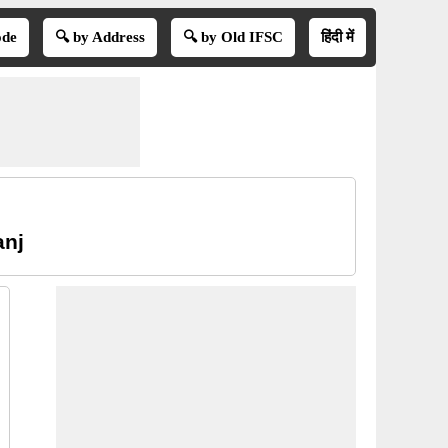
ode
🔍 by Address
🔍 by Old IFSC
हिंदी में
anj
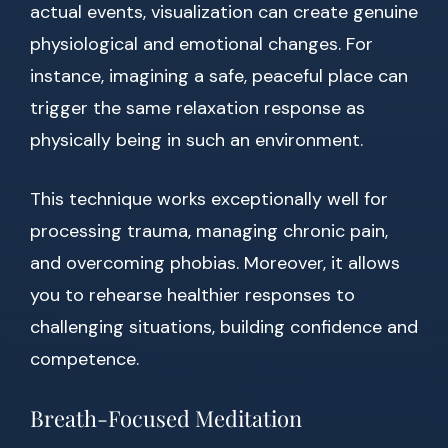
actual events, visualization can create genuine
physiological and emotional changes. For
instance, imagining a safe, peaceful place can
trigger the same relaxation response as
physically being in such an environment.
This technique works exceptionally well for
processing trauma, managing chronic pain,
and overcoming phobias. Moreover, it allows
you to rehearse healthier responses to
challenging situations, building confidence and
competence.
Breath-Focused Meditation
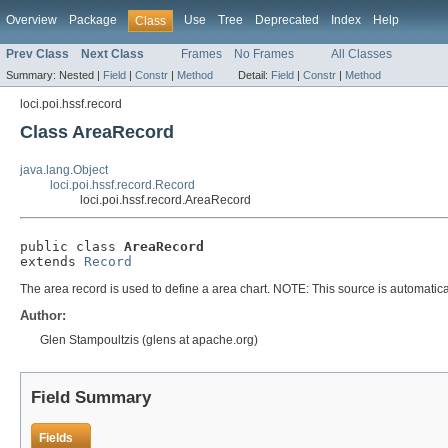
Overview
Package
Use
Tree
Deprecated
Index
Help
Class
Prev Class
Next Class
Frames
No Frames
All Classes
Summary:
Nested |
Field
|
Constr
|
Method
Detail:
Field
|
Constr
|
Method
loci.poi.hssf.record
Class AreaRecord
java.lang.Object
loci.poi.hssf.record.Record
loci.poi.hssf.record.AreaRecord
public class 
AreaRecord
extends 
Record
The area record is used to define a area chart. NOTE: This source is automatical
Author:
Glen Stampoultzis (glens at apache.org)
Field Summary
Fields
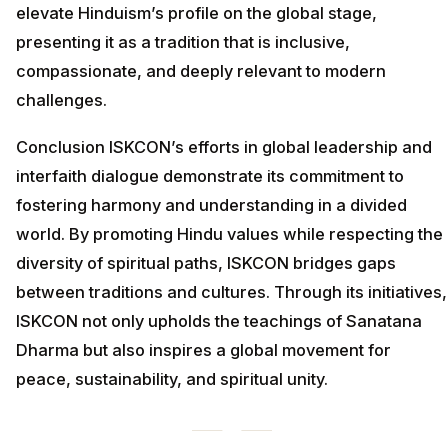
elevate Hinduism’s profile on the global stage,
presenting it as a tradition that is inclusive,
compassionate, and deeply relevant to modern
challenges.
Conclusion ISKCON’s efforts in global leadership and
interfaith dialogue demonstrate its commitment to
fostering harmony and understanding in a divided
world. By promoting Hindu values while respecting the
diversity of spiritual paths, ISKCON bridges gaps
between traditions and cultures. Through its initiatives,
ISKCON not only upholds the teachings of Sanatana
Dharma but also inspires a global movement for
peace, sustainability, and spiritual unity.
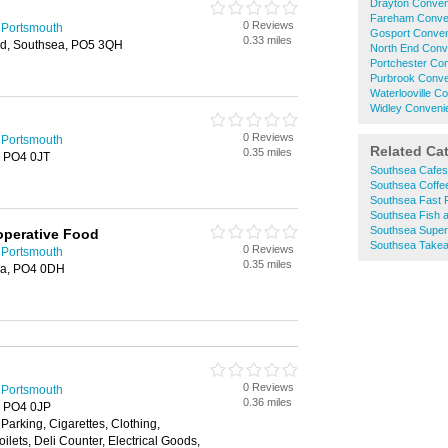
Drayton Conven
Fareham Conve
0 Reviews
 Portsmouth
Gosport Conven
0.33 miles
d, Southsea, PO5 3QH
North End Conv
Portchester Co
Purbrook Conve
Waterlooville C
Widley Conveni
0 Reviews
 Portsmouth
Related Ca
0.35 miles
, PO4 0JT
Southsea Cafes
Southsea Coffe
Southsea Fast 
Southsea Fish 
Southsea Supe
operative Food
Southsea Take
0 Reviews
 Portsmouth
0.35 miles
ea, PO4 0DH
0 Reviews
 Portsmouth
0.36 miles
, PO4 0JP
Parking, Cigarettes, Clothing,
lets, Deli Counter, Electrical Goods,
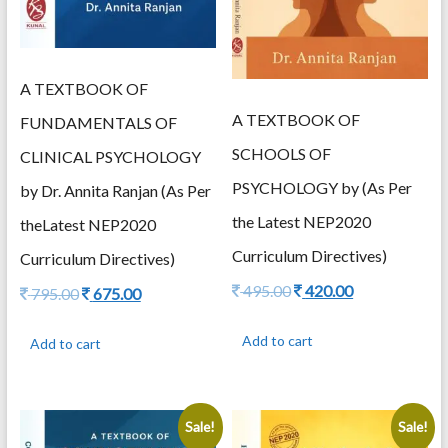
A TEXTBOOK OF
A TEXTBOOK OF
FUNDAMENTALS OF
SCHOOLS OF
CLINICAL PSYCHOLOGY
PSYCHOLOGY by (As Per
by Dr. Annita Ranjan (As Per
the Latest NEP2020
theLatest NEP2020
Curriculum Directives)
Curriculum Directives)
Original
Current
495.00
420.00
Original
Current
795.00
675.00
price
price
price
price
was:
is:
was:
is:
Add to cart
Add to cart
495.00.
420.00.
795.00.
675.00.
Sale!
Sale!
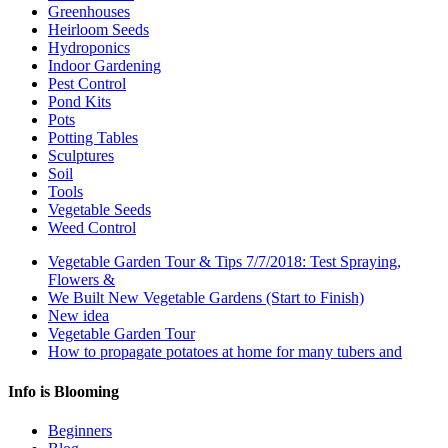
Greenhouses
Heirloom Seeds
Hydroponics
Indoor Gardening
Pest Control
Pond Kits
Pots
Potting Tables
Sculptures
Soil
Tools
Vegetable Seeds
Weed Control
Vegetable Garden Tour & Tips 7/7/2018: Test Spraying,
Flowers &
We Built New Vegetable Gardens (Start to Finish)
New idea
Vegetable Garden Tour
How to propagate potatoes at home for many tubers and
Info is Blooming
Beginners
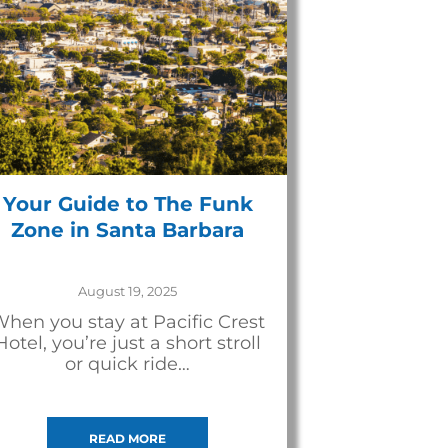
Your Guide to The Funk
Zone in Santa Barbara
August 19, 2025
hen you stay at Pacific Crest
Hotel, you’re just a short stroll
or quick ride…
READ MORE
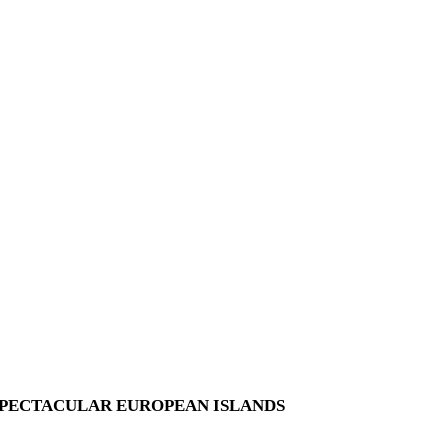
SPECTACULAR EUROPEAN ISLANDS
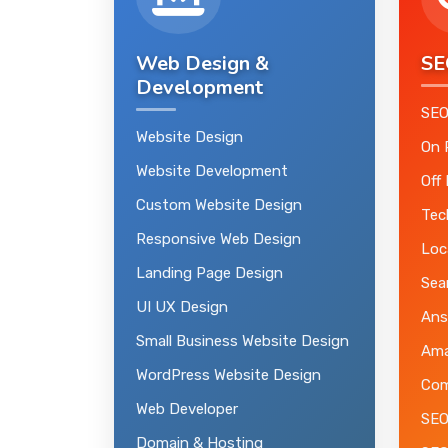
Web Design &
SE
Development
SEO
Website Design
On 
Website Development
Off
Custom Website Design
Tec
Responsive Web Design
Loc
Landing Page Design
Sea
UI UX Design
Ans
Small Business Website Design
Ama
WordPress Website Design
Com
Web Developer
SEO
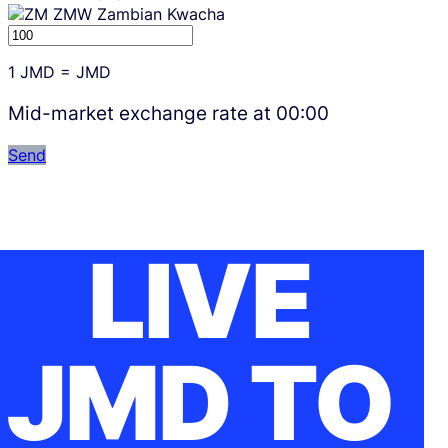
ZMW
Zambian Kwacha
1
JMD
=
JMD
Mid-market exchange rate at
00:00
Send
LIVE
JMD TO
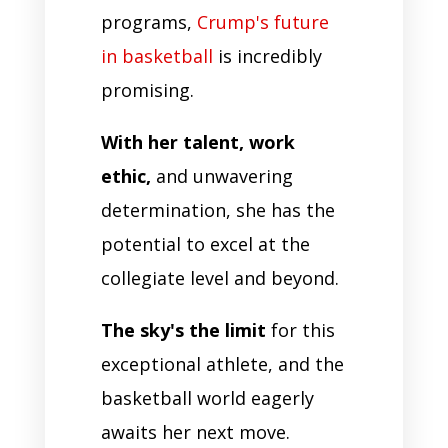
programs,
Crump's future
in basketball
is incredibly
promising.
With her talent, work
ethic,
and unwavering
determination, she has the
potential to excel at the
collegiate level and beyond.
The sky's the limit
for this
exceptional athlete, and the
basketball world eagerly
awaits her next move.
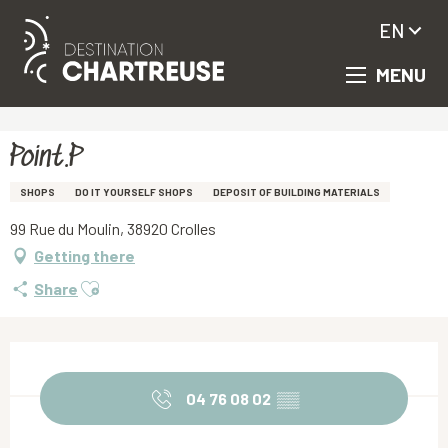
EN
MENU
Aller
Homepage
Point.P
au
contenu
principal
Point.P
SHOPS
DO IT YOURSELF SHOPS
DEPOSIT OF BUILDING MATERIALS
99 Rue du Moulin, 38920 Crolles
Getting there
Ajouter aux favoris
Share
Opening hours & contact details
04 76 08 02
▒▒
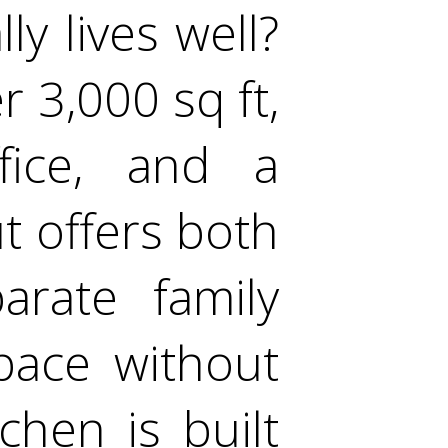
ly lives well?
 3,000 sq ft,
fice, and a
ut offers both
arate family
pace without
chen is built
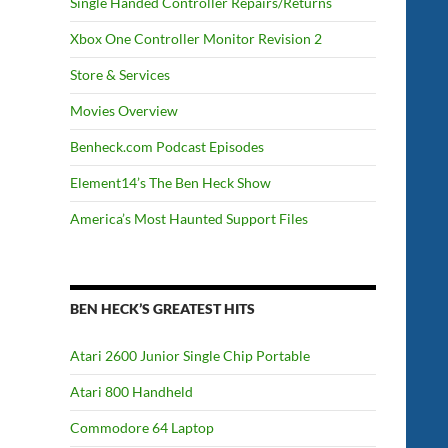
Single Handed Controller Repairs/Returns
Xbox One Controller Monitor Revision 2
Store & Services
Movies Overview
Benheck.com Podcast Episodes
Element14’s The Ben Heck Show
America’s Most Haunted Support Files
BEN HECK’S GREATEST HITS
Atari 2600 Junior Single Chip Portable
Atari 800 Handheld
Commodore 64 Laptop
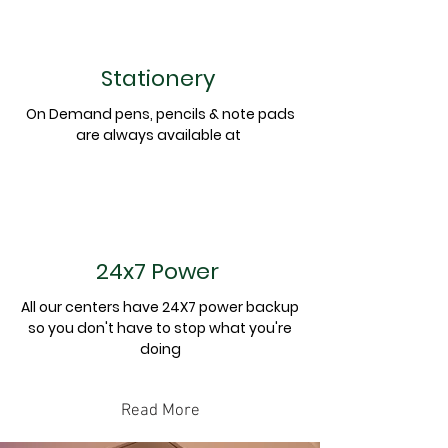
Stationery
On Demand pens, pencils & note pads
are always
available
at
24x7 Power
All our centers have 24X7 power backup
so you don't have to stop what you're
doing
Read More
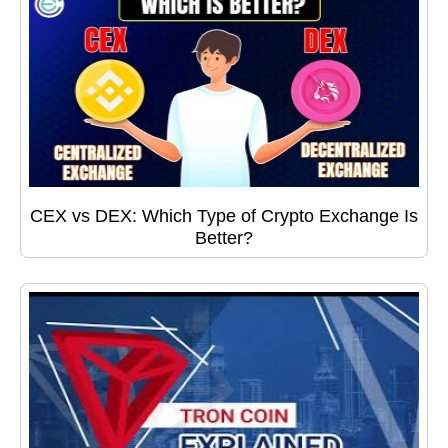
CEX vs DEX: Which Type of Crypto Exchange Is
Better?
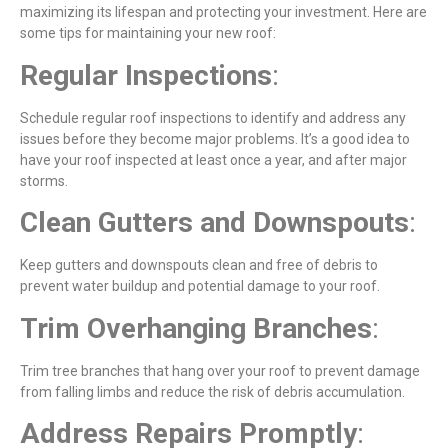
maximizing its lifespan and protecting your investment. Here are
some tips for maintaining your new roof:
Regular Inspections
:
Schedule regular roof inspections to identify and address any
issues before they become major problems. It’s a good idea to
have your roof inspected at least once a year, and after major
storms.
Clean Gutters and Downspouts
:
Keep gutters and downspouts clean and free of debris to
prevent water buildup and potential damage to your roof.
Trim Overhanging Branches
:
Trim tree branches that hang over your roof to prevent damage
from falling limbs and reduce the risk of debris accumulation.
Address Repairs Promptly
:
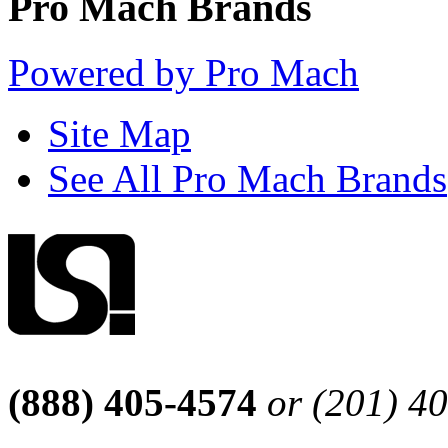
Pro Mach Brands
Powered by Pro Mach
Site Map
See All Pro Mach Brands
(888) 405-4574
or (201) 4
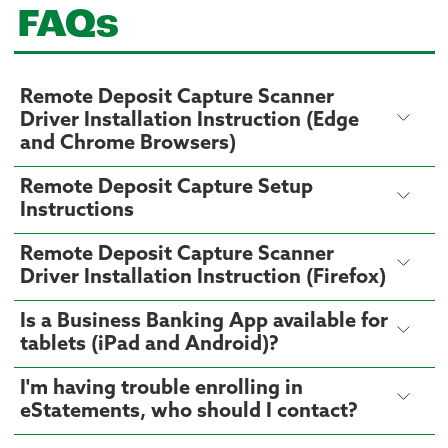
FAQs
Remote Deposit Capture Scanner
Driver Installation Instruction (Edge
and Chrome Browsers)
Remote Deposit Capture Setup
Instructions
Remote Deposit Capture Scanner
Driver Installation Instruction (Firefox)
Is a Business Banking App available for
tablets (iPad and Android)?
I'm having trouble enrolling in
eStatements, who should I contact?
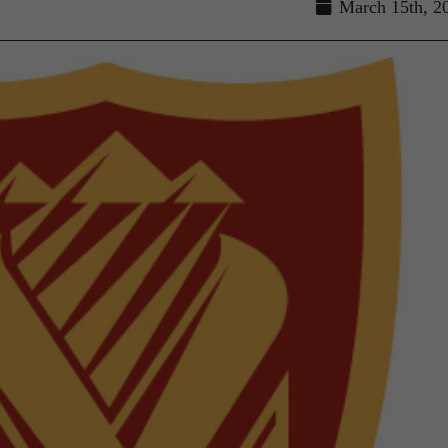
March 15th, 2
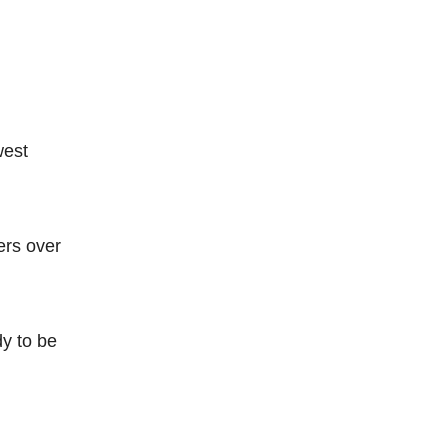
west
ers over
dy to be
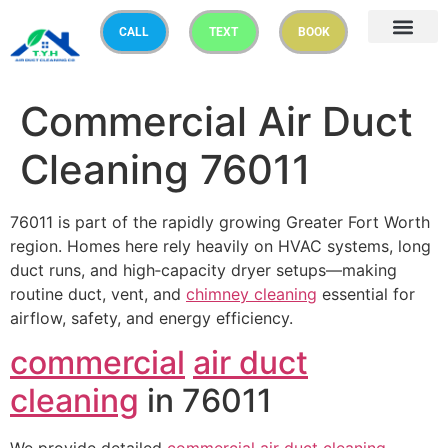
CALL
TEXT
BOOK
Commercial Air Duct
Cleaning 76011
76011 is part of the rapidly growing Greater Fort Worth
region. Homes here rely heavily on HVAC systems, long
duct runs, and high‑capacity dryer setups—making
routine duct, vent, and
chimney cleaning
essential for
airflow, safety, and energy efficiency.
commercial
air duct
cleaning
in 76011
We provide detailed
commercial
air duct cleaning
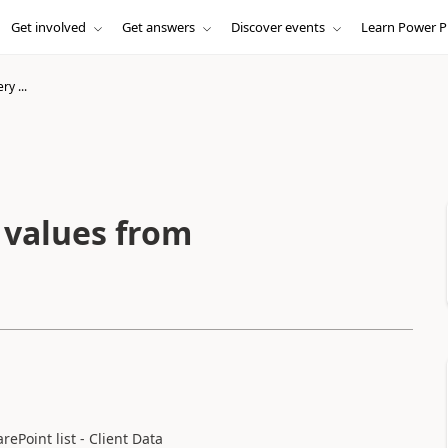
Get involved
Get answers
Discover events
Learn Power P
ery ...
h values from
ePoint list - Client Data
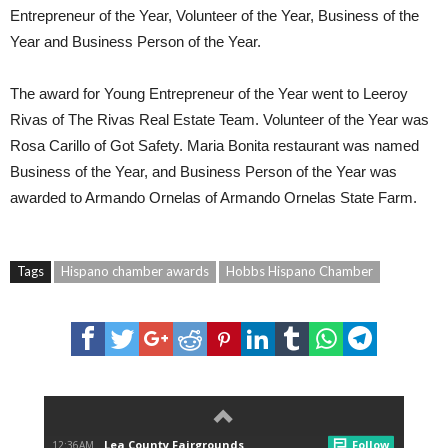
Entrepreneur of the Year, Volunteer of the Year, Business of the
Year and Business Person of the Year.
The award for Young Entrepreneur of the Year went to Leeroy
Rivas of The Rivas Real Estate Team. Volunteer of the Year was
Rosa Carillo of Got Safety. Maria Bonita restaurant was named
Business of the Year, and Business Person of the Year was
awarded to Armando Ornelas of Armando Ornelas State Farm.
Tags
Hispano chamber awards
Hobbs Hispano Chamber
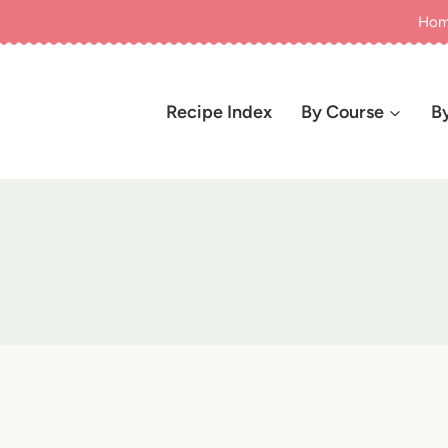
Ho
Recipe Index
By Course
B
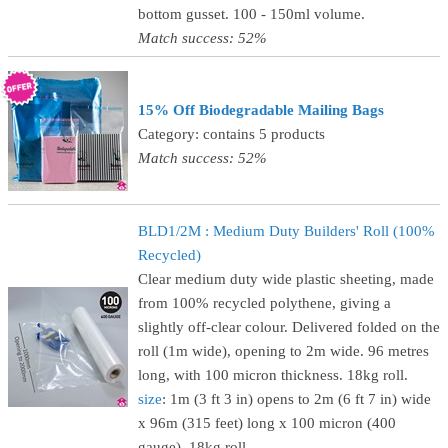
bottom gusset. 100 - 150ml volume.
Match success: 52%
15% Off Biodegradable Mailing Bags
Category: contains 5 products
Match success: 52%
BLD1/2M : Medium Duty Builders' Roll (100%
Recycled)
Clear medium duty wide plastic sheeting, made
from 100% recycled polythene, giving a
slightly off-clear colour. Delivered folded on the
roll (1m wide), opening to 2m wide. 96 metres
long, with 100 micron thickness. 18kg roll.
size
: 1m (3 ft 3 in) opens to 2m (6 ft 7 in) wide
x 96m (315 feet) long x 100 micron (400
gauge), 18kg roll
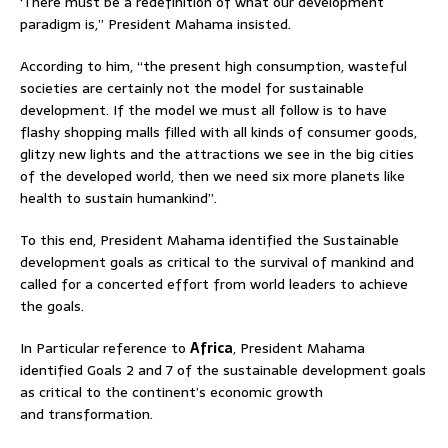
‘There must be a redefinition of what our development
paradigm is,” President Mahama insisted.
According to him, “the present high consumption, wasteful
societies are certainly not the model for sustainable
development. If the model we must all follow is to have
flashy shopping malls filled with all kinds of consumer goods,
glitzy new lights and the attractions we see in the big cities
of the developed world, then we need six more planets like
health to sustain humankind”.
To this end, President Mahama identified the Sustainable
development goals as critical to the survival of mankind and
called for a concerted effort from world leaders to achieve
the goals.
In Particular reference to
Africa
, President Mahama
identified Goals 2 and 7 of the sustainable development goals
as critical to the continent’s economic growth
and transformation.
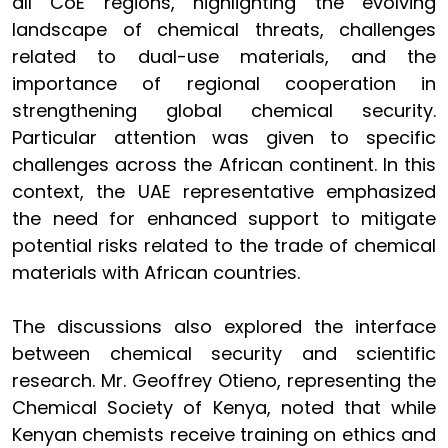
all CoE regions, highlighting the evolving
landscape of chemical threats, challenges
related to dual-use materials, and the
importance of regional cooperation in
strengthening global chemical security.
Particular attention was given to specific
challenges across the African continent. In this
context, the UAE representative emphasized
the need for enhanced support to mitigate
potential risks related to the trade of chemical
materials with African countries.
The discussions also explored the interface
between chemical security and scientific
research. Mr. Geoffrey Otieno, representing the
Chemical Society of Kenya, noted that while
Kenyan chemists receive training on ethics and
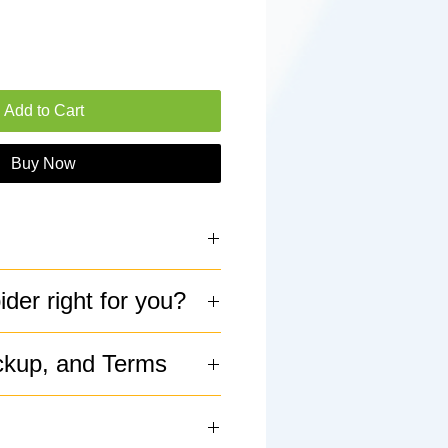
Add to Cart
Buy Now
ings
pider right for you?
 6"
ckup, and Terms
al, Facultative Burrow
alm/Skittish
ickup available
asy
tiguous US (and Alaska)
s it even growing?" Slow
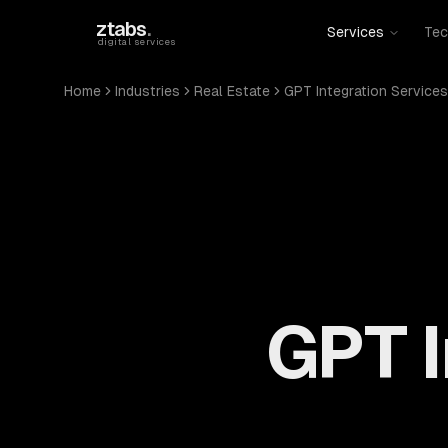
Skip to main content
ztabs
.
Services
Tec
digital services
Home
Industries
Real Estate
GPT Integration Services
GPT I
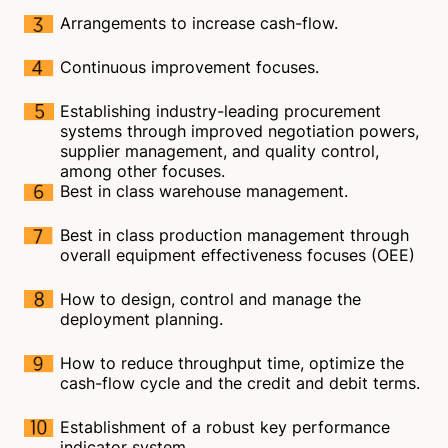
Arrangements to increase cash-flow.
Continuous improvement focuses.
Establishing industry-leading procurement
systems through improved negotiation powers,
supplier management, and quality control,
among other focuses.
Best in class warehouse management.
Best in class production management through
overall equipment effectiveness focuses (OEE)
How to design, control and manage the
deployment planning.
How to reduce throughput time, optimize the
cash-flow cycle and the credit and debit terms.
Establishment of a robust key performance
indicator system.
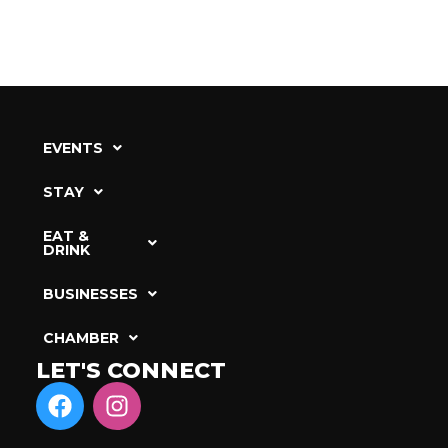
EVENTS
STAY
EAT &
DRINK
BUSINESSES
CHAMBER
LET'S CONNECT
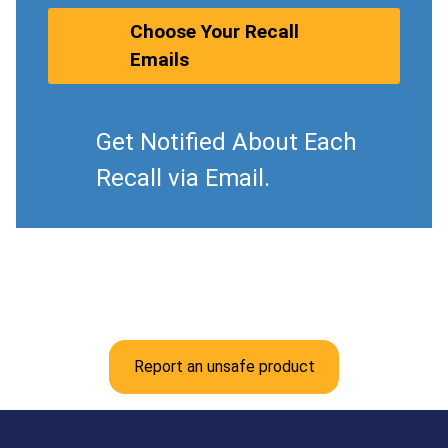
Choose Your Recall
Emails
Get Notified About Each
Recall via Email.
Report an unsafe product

Prompt ▸ Would you write out exactly the lines above, starting at the line containing "awaits her next move." and stopping after the line containing "chen is built"? Omit the pictures.

Problem solution ▸
awaits her next move.
EN
MENU
Aller
Homepage
Point.P
au
contenu
principal
Point.P
SHOPS
DO IT YOURSELF SHOPS
DEPOSIT OF BUILDING MATERIALS
99 Rue du Moulin, 38920 Crolles
Getting there
Ajouter aux favoris
Share
Opening hours & contact details
04 76 08 02
▒▒
ly lives well?
 3,000 sq ft,
fice, and a
ut offers both
arate family
pace without
chen is built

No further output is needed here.